Un but synonyme de doublé, mais qu’il n’a pas pu célébrer puisqu’il est sorti dans la foulée sur une civière après avoir fait trembler les filets adverses. L’un comme l’autre étaient des pièces essentielles du dispositif de Mohamed Ouahbi. Cela dit, « nous n’aurons aucune difficulté à trouver les remplaçants des joueurs blessés, et je suis rassuré à cet égard car nous disposons de bons éléments capables d’assurer à n’importe quelle phase de cette CAN », a assuré le technicien marocain à l’occasion de la conférence d’avant-match.

Voici la composition du groupe de 26 joueurs marocains

Une intensité défensive à améliorer

Toutefois, le repositionnement de Julien Mesbahi en défense centrale à la place de Abdelhamid Aït Boudlal n’a pas été une franche réussite. Plus important encore, c’est l’attitude collective à la perte du ballon qui pose question. Le Nigeria, qui possède également trois point après sa courte victoire inaugurale contre la Tunisie (1-0), est un adversaire « coriace, organisé et rapide », comme l’a justement rappelé le sélectionneur national, certains replis en dilettante sont à proscrire.

Ainsi, l’une des clés du match réside dans la capacité du Onze national à rehausser son intensité défensive. Car pour le moment, ce n’est vraiment pas un modèle du genre. En chiffres, le Maroc est l’une des équipes dont l’intensité des challenges est la plus faible de la compétition (6,9 duels, tacles et interceptions par minute de possession adverse).

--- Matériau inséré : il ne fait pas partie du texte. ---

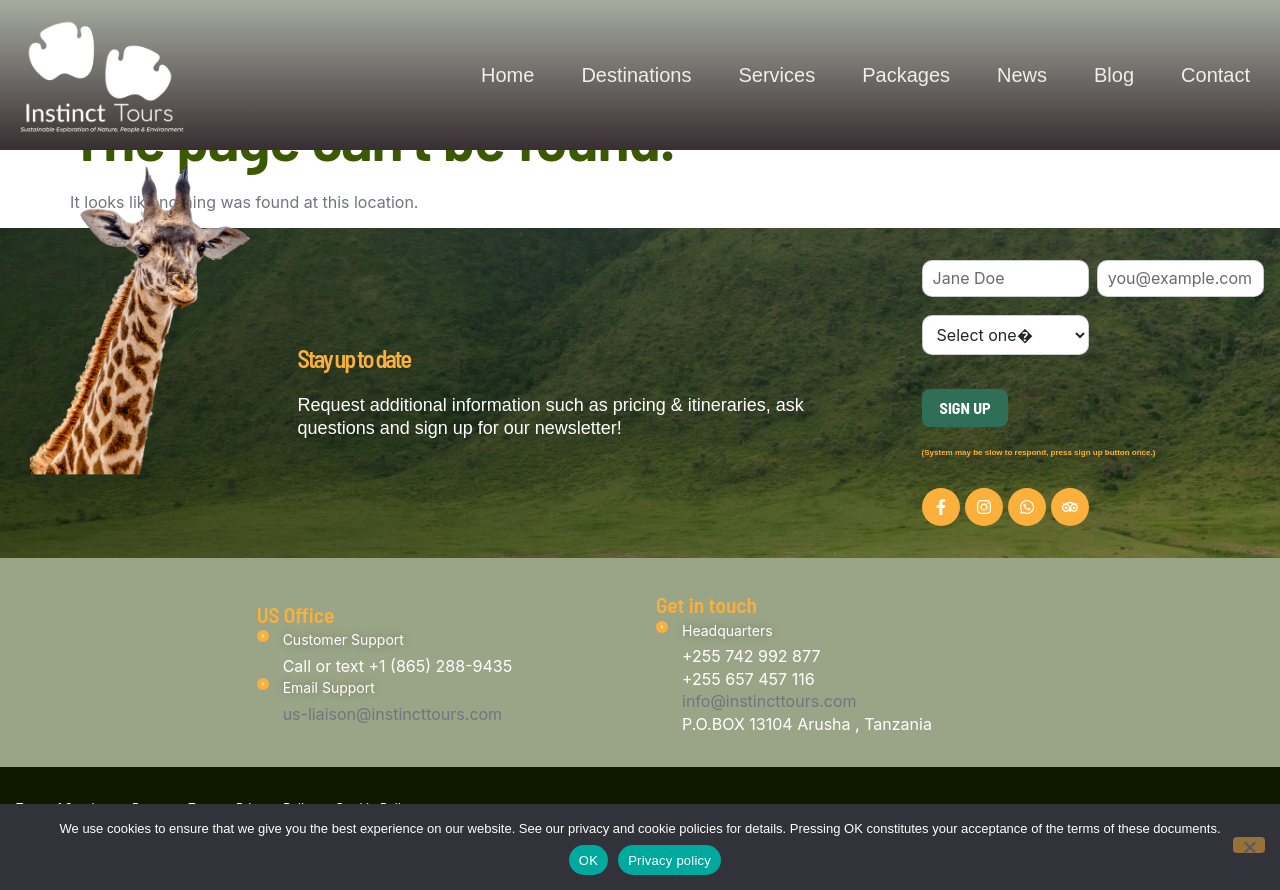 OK (588, 859)
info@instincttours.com (769, 701)
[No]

Un constat corroboré par un autre chiffre : c’est l’équipe qui commet le moins de fautes dans la compétition (5,2 fautes par 90’). Bien évidemment, ces statistiques sont à relativiser après seulement une rencontre. Mais au vu des nombreux contres subis par les Marocains face au Kenya, c’est un élément qui doit être pris en compte.

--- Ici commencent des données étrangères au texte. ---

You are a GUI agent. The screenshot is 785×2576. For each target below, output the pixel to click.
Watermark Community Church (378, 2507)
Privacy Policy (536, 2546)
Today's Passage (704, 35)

Le fair-play, c’est bien ; couper des contre-attaques intelligemment pour éviter d’offrir des occasions de buts à l’adversaire, c’est encore mieux. Offensivement, la réussite du Maroc dépendra de sa capacité à multiplier les sources de danger. Auteur d’une passe décisive et d’un festival de dribbles sur son côté droit, Othmane Maamma (Montpellier) sera sans doute serré de très près, avec des prises à deux ou à trois qui libéreront de l’espace pour ses coéquipiers à l’opposé, notamment le capitaine Mouad Dahak.

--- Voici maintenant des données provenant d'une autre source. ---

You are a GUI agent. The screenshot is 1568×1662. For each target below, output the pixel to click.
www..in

En ce sens, l’ailier de l’Union de Touarga devra élever son niveau de jeu pour faire oublier une prestation sans étincelles contre le Kenya, où il n’a réussi aucun des dribbles qu’il a tentés. D’ailleurs, son visage fermé au moment d’être remplacé en disait long sur sa prestation. Cette fois, il s’agira de quitter la pelouse avec le sourire, pour envoyer le Maroc au second tour et se rapprocher un peu plus des demi-finales, synonymes de qualification à la Coupe du Monde U20, organisée au Chili, du 27 septembre au 19 octobre 2025.